Johnson Matthey (JM), a global pioneer in renewable technology, particularly those vital for sustainable fuels and chemicals, is going to supply cutting-edge technologies, facilities, and consulting services to the Haru Oni project in Patagonia, Chile, the world’s first methanol plant to harvest wind energy.
The Haru Oni initiative, built by Siemens Energy in collaboration with Johnson Matthey and several other major companies, including Porsche, will be the world’s first interconnected and industrial large-scale plant producing climate neutral e-methanol and e-gasoline. Rising e-fuel production is a crucial phase in the energy transition because e-fuels work similarly to gasoline and diesel but are made using renewable energy.

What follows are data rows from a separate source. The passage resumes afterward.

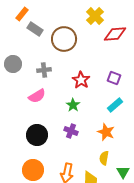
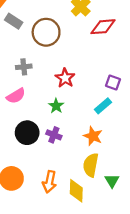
purple square: (114, 78) -> (113, 82), moved
black circle: (37, 135) -> (27, 133), moved
yellow semicircle: (104, 158) -> (91, 165), size x1.5

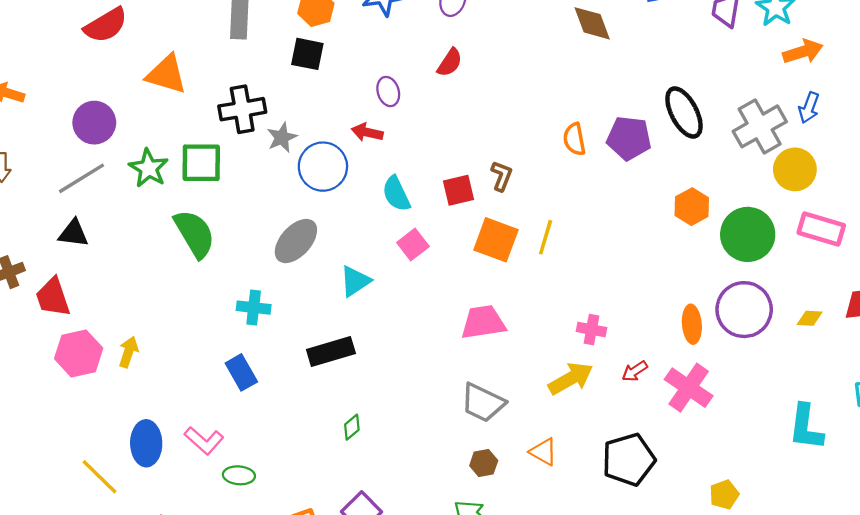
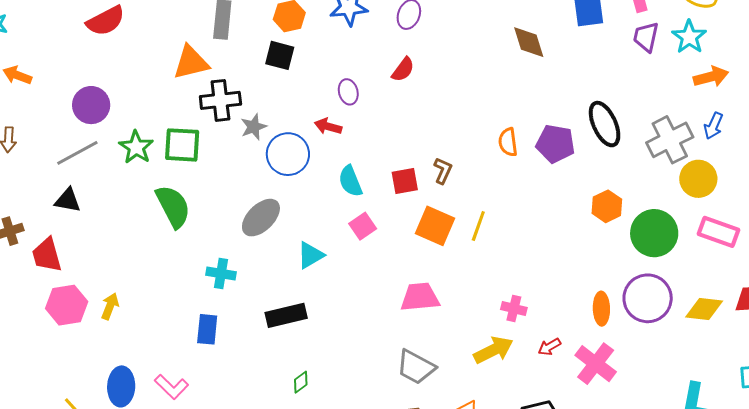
orange triangle: (166, 74) -> (191, 62), moved, turned -33
yellow diamond: (810, 318) -> (704, 309), size x1.6
blue rectangle: (241, 372) -> (207, 329), turned 32

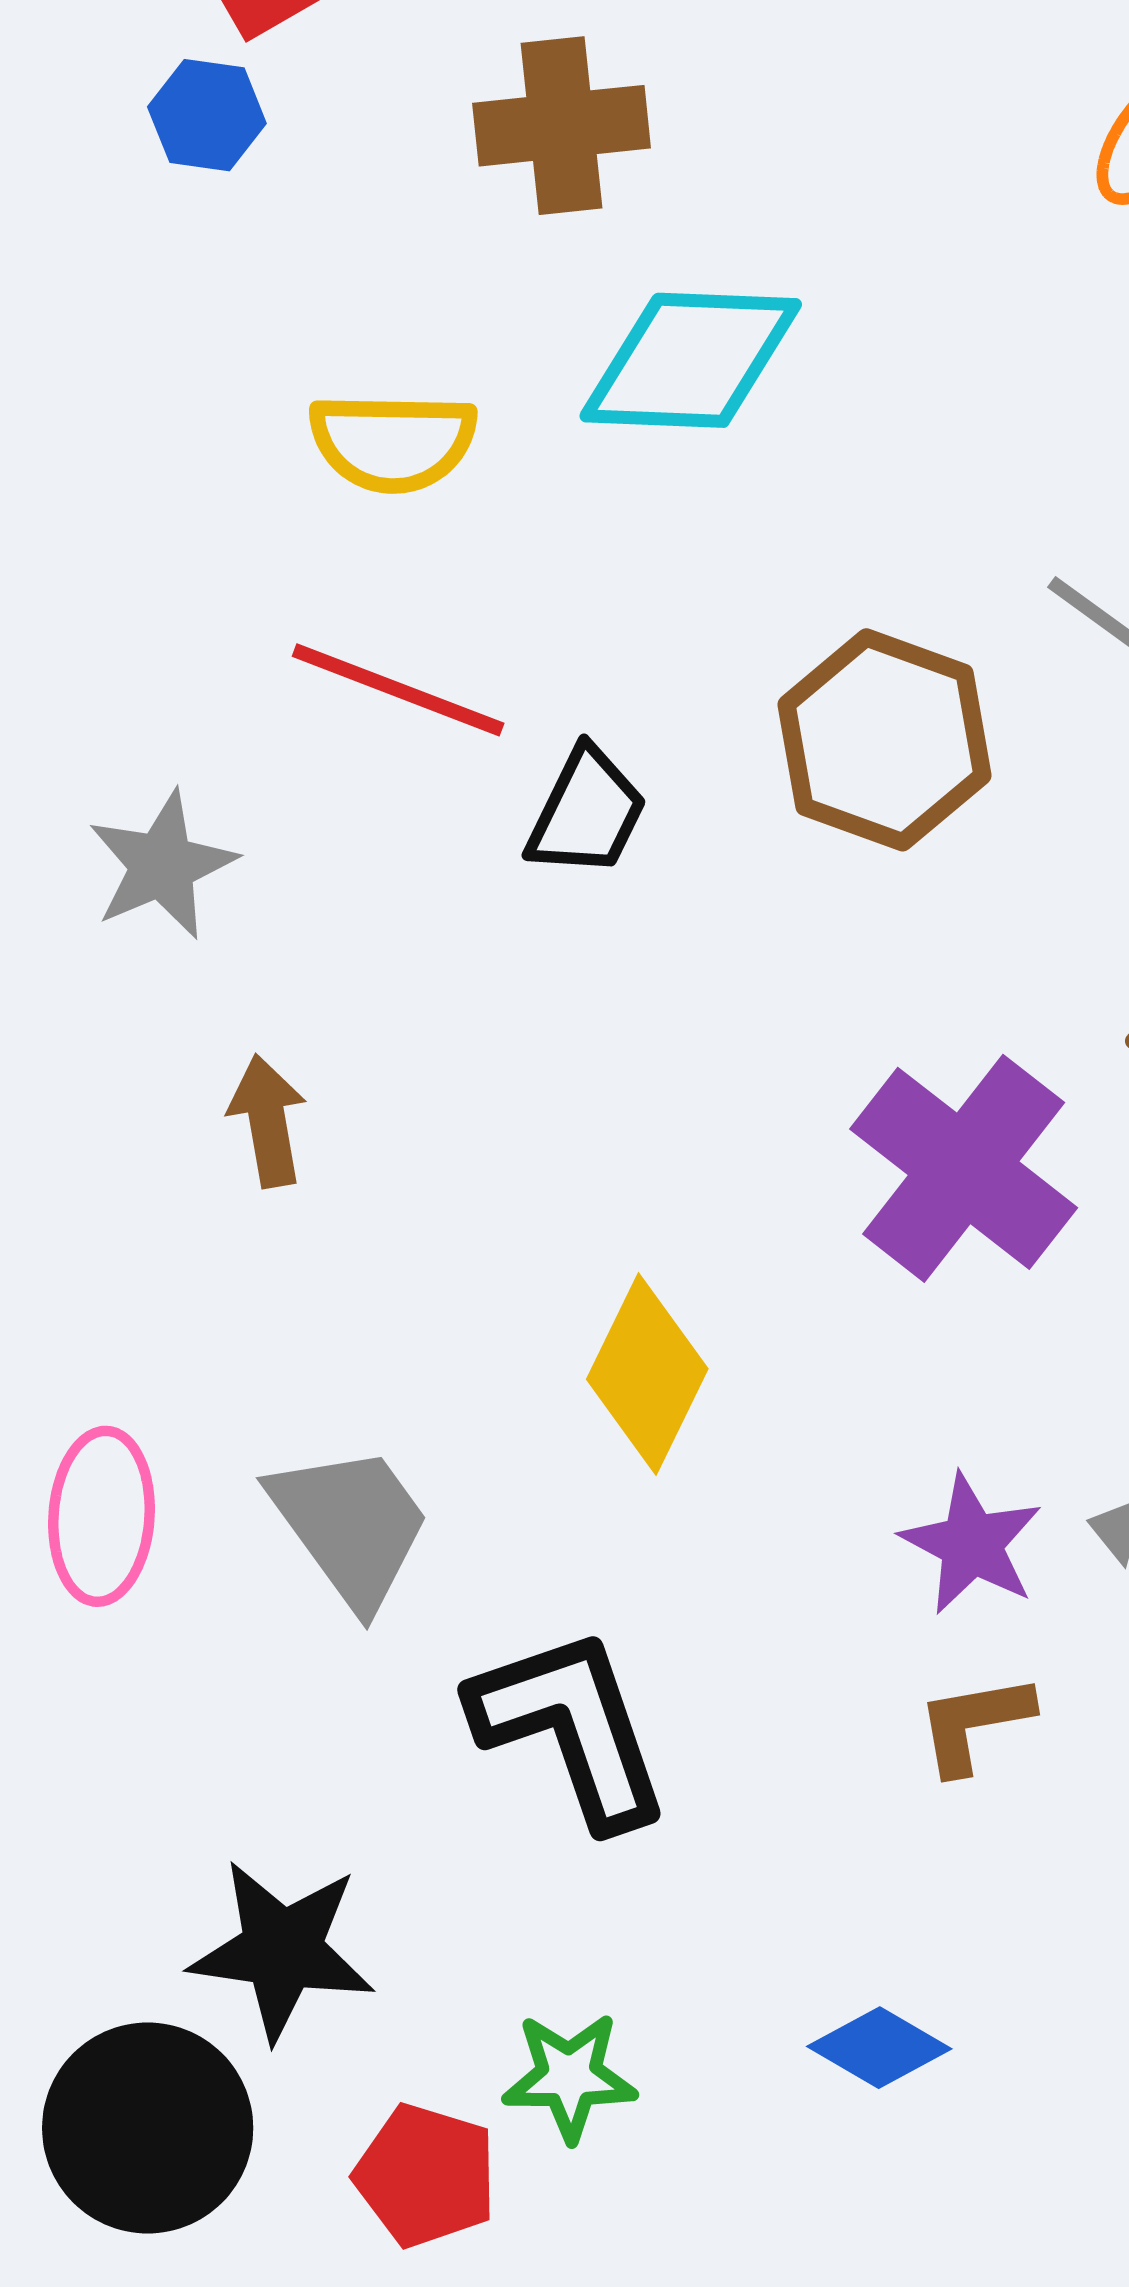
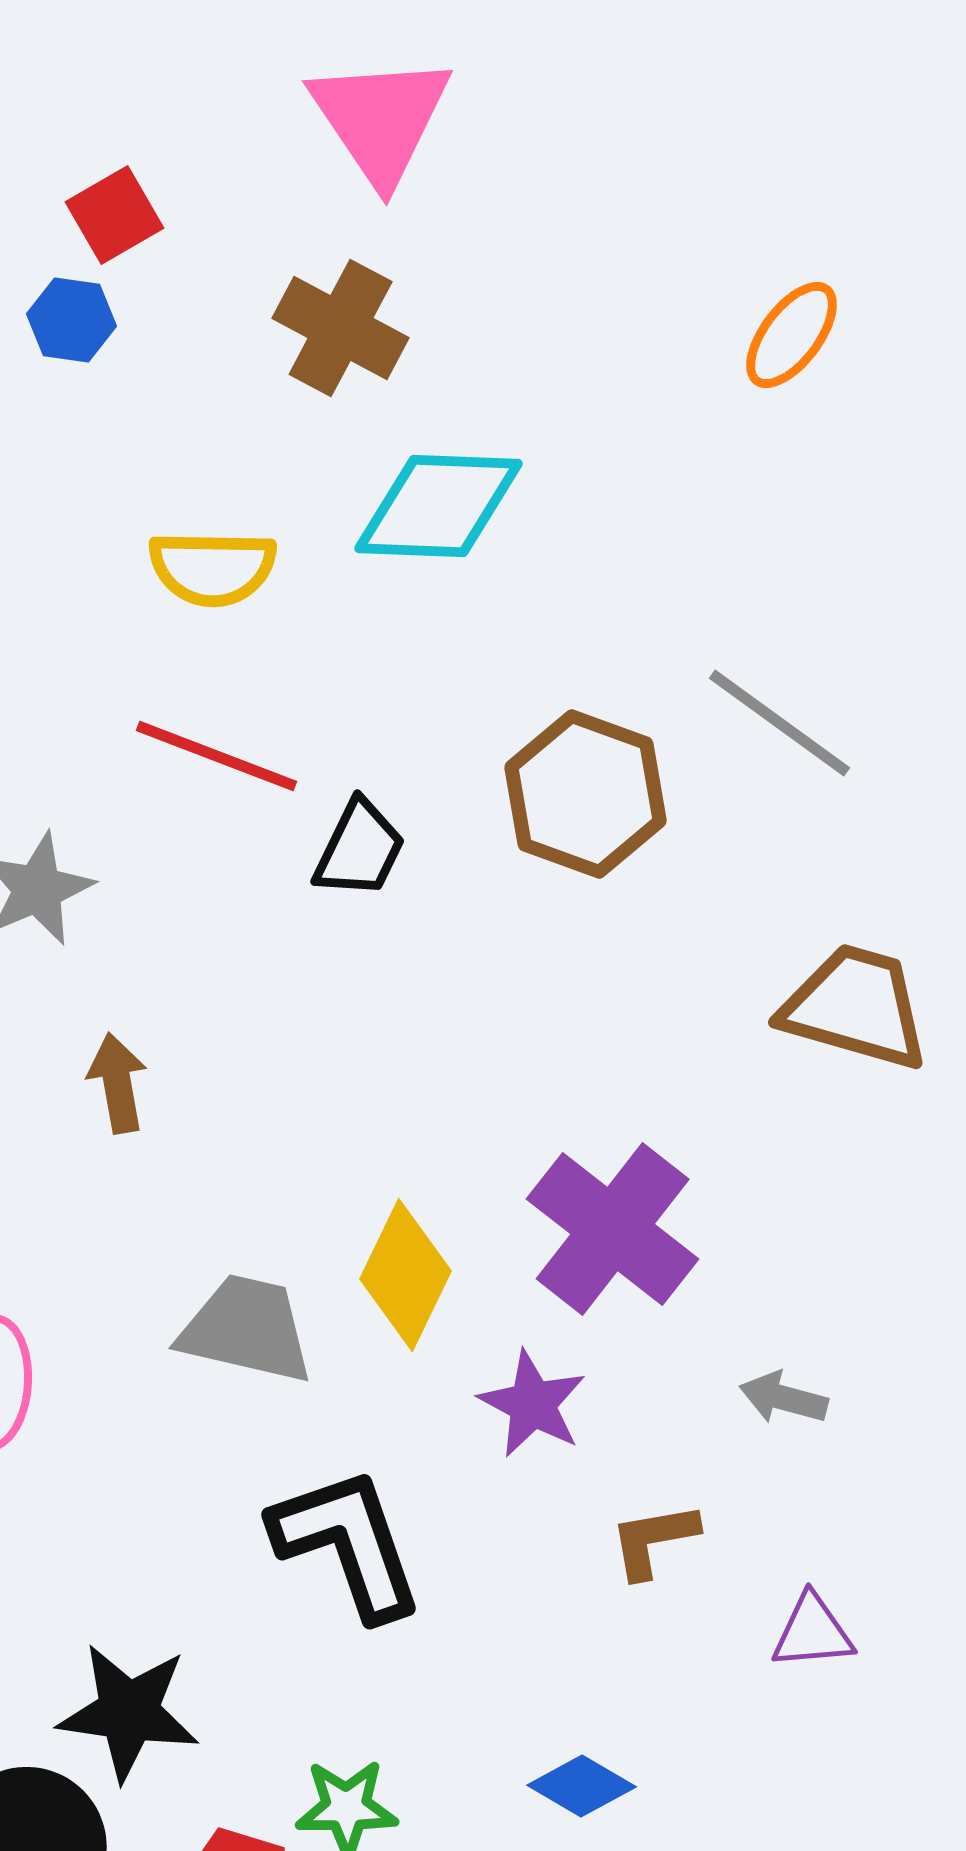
brown cross: (562, 126) -> (341, 328), turned 34
purple cross: (964, 1168) -> (613, 1229), moved
gray trapezoid: (351, 1526) -> (247, 1329), moved, turned -41
purple star: (972, 1544) -> (533, 1404), moved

JM will licence methanol technologies and supply the engineering, catalyst, and facilities for the pioneering project as a solutions supplier for syngas decarbonisation. For the conversion to e-methanol, the JM-designed device would use ambient carbon dioxide as feedstock.
This CO2 can be recovered by direct air capture and combined with green hydrogen (produced through water proton exchange membrane (PEM) electrolysis). Using JM’s most recent catalyst, the pilot unit will show JM’s leadership in renewable chemicals and fuels, as well as its contribution to decarbonisation and sustainability.

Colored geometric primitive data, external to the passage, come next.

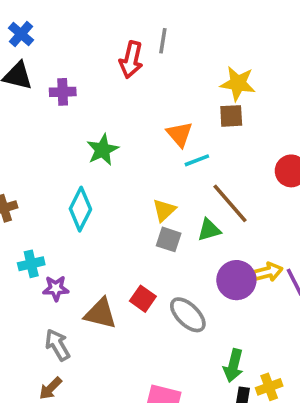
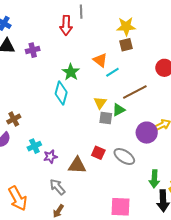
green star: (103, 150) -> (71, 72), moved
brown line: (230, 203) -> (135, 92), turned -65
cyan diamond: (80, 209) -> (61, 93), moved
green triangle: (209, 230) -> (119, 110), moved

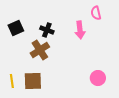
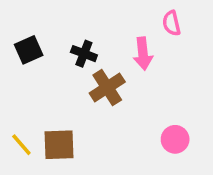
brown cross: (40, 50) -> (107, 88), moved
yellow line: (12, 81) -> (21, 145), turned -32

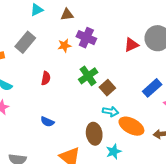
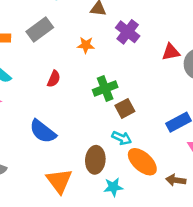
purple cross: (86, 38) -> (128, 32), moved
red triangle: (131, 45) -> (171, 52), moved
blue semicircle: (47, 122) -> (43, 131), size x1.6

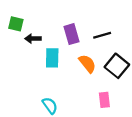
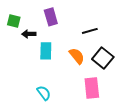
purple rectangle: (71, 34) -> (51, 17), moved
pink rectangle: (104, 100) -> (92, 88), size x1.5

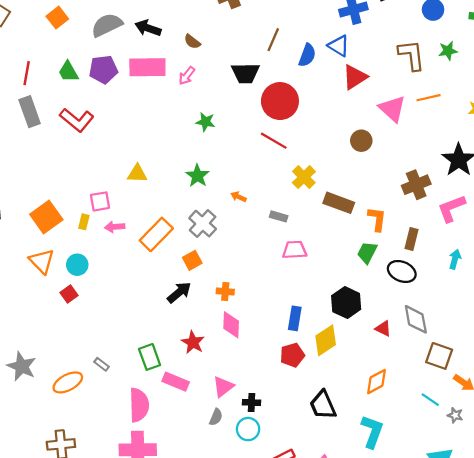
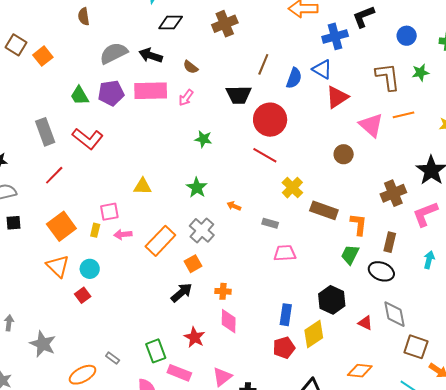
orange square: (57, 18) -> (43, 56), moved
red line: (27, 73) -> (54, 175), moved, turned 35
gray star: (22, 366) -> (43, 344), moved
orange diamond: (376, 382) -> (360, 371), turned 35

In Haru Oni’s initial pilot phase, the unit will be capable of producing around 900,000 litres per year of e-methanol as early as 2022. In two further phases, capacity is then to be increased to about 55 million litres of e-fuels a year by 2024, and around 550 million litres of e-fuels by 2026, sufficient for about 220,000 gasoline vehicles at 50 litres use per week.
“We are very excited to be collaborating again with Siemens Energy for this pioneering project to convert wind energy into clean, green, net-zero chemicals and fuels for a cleaner, healthier world. It is the culmination of two years’ work, and testament to their confidence in JM’s engineering expertise and ability to successfully design and help deliver methanol plants at all scales and feedstocks. We are looking forward to this first phase of the project concluding successfully and collaborating on the next ambitious phases.”